And then you, so the last step in the pipeline
is to pass this to this summarizer
that takes here of the input facts
that we found in the right order.
Please now summarize this into a cohesive
generated output that I can give to my end users
as a function of the prompt or the task
or the question that just came in.
So that's literally our pipeline beginning to end.
You can go and build this pipeline.
You can use LanChain.
You can use Pinecone as a vector database.
You can use a model for BERT from HuggingFace.
You can use GPT for the summarization.
You can use Ada from OpenAI for the embedding.
And you can build it all yourself.
So that's what the Tinkerer developer,
that's what the Home Depot developer would do.
They would go do that.
Or you can use Victara.
You don't need to know about any of that stuff.
You have one API with the data,
the other API with the prompt, and it just works.
Yeah, no, that was awesome.
One question.
You mentioned the term facts.
What is a fact?
How do you define a fact in in the context of Vectara?
Excellent question. So in fact, you can, the layman way of saying it, it's a search results,
right? It's what are the search results that are most relevant to the task at hand,
the task I'm trying to do right now. But I prefer calling them facts because it goes back to this
grounded generation because the end output
is not the 10 results, really.
We don't want to show the 10 results to the end user.
We want to show them the answer.
So that's why we are saying these 10 results are really the facts, the underlying facts
in which the answer is being grounded as you're providing it back to the end user.
And by the way, that's tunable.
You can say sometimes I only want the top five results. You can say I want the top 10 results. Today's static, the future where it will keep
going down the facts until there's a relevance threshold you hit, where this next fact now is
not going to add a lot more informational content to the response. Now this is a bit technical,
but the reason why you want to do that is in the large language models are expensive to run, actually.
They're very expensive to run the large language models.
So the more tokens you give them in the inputs, the more cost you pay as you're running them.
So you want to minimize how many facts or how many words am I giving in this last stage?
So that's why we are researching dynamically tuning how many facts it will be providing to the summarizer.
And apologies for getting too technical here.
I don't know. Please get as technical as you want. Both us and the audience enjoy that.
Okay. We are close to the end here and I want to give the microphone back to
Eric.
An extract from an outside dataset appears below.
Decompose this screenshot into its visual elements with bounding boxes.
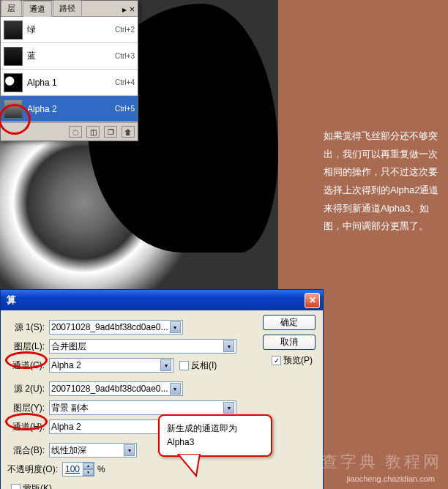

But before I do that, one question about just to make the grounding process that you described, together with what you said about the facts, a little bit more clear to the audience out there.
So how does grounding through all these processes, like this pipeline that you described, is actually implemented?
And how much the user needs to be aware of the process itself?
How transparent the grounding process is?
Yes, excellent question.
So to give a layman analogy,
it's like you have two humans working together.
There is one human who is very good at speaking English
and giving you a perfect response to a question, but they
have no knowledge. They don't have the knowledge. They don't know what are the right answers to a
given question. Like for example, should I invest in this entrepreneur pitching me on blockchain
from Greece? So that's the question. They have no idea, but if they're given the right facts, they can say them back in a very good way, right?
So that's one human.
And then the other human is the human that knows everything.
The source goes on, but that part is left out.